In this essay, Rohin sets out to debunk what ey perceive as a prevalent but erroneous idea in the AI alignment community, namely: “VNM and similar theorems imply goal-directed behavior”. This is placed in the context of Rohin’s thesis that solving AI alignment is best achieved by designing AI which is not goal-directed. The main argument is: “coherence arguments” imply expected utility maximization, but expected utility maximization does not imply goal-directed behavior. Instead, it is a vacuous constraint, since any agent policy can be regarded as maximizing the expectation of some utility function.
I have mixed feelings about this essay. On the one hand, the core argument that VNM and similar theorems do not imply goal-directed behavior is true. To the extent that some people believed the opposite, correcting this mistake is important.
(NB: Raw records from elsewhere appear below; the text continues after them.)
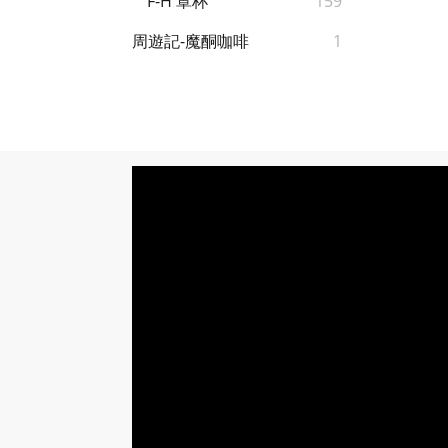
F-H 罩杯
159
周遊記-魔酮咖啡
1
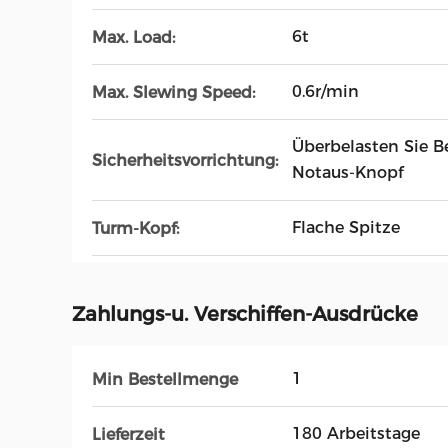
6t
Max. Load:
0.6r/min
Max. Slewing Speed:
Überbelasten Sie Be
Sicherheitsvorrichtung:
Notaus-Knopf
Flache Spitze
Turm-Kopf:
Zahlungs-u. Verschiffen-Ausdrücke
1
Min Bestellmenge
180 Arbeitstage
Lieferzeit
On the other hand, (i) I don’t think the claim Rohin is debunking is the claim Eliezer had in mind in those sources Rohin cites (ii) I don’t think that the conclusions Rohin draws or at least implies are the right conclusions.
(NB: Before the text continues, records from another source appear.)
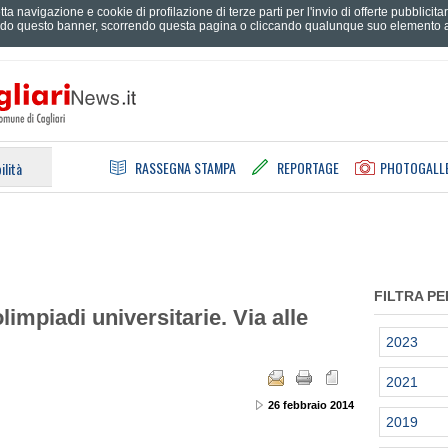
tta navigazione e cookie di profilazione di terze parti per l'invio di offerte pubblici
do questo banner, scorrendo questa pagina o cliccando qualunque suo elemento ac
RASSEGNA STAMPA
REPORTAGE
PHOTOGALL
ilità
FILTRA PE
limpiadi universitarie. Via alle
2023
2021
26 febbraio 2014
2019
The actual claim that Eliezer was making (or at least my interpretation of it) is, coherence arguments imply that if we assume an agent is goal-directed then it must be an expected utility maximizer, and therefore EU maximization is the correct mathematical model to apply to such agents.
Why do we care about goal-directed agents in the first place? The reason is, on the one hand goal-directed agents are the main source of AI risk, and on the other hand, goal-directed agents are also the most straightforward approach to solving AI risk. Indeed, if we could design powerful agents with the goals we want, these agents would protect us from unaligned AIs and solve all other problems as well (or at least solve them better than we can solve them ourselves). Conversely, if we want to protect ourselves from unaligned AIs, we need to generate very sophisticated long-term plans of action in the physical world, possibly restructuring the world in a rather extreme way to safe-guard it (compare with Bostrom’s arguments for mass surveillance). The ability to generate such plans is almost by definition goal-directed behavior.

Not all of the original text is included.